Go over the entries below line by line, copying each one that contains the word "height".

━━ Given records ━━

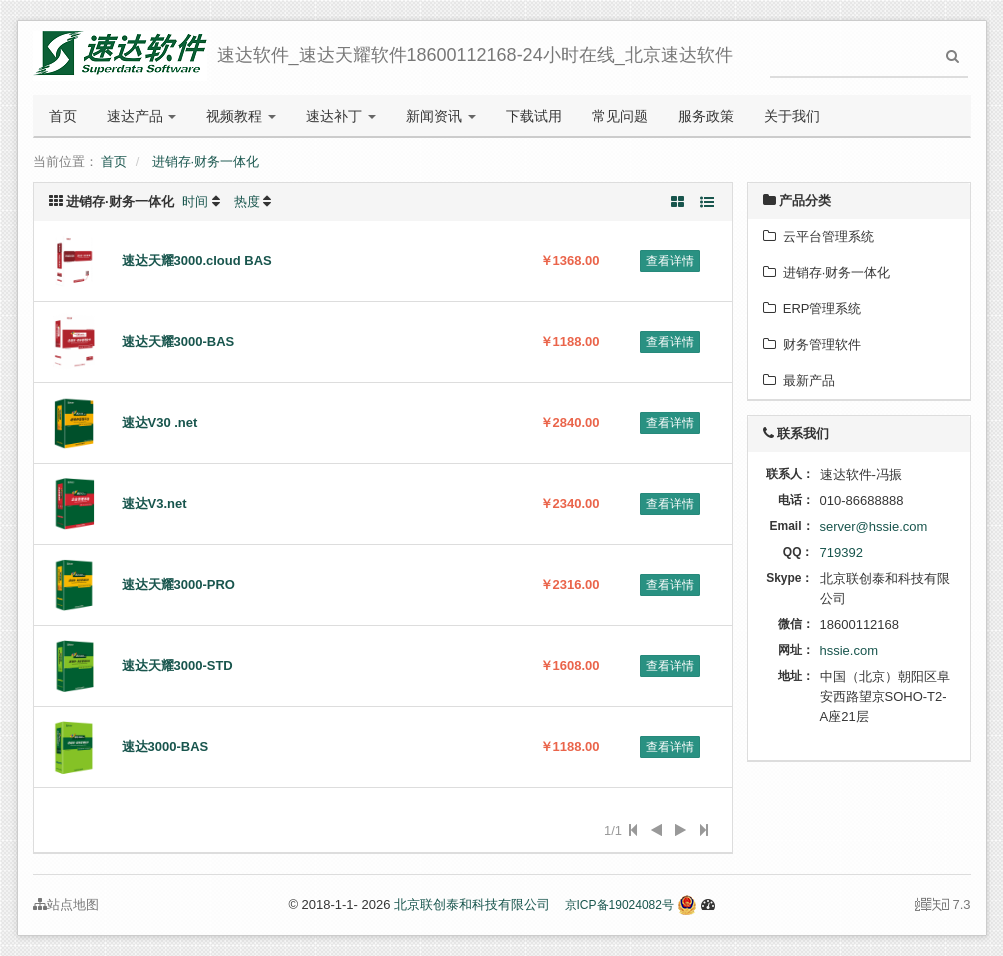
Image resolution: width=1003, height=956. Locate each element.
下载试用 (534, 116)
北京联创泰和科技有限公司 (472, 904)
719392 (841, 552)
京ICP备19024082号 (619, 905)
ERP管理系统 (812, 308)
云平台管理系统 (818, 236)
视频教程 (241, 116)
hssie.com (849, 650)
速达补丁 (341, 116)
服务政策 (706, 116)
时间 (195, 201)
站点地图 (66, 904)
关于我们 (792, 116)
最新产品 (799, 380)
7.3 (943, 906)
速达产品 (142, 116)
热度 (247, 201)
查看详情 (670, 261)
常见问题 (620, 116)
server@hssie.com (874, 526)
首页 (63, 116)
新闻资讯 (441, 116)
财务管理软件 (812, 344)
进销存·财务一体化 (206, 161)
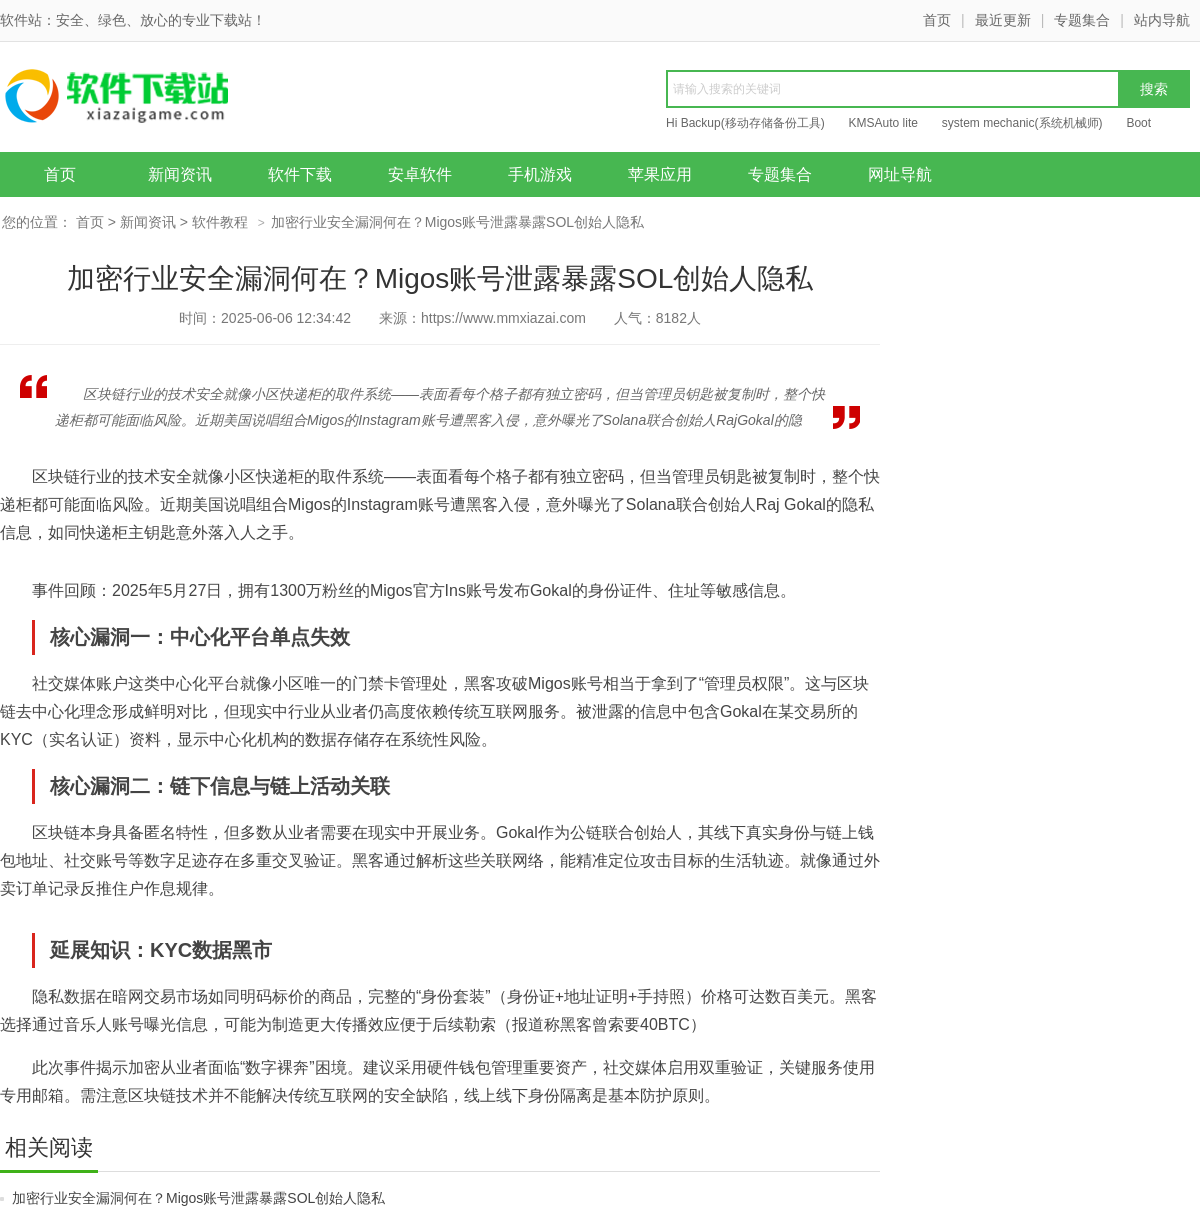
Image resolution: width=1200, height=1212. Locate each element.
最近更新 (1003, 20)
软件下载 (300, 174)
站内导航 (1162, 20)
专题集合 (1082, 20)
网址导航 (900, 174)
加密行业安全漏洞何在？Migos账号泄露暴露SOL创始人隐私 (198, 1198)
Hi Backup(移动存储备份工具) (745, 123)
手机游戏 (540, 174)
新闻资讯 (180, 174)
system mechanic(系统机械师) (1022, 123)
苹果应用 (660, 174)
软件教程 (220, 222)
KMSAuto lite (883, 123)
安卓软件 (420, 174)
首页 (937, 20)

━━━

Solution for this exercise:
Image resolution: width=1003, height=956. Locate each element.
Image resolution: width=1200, height=1212. Locate each element.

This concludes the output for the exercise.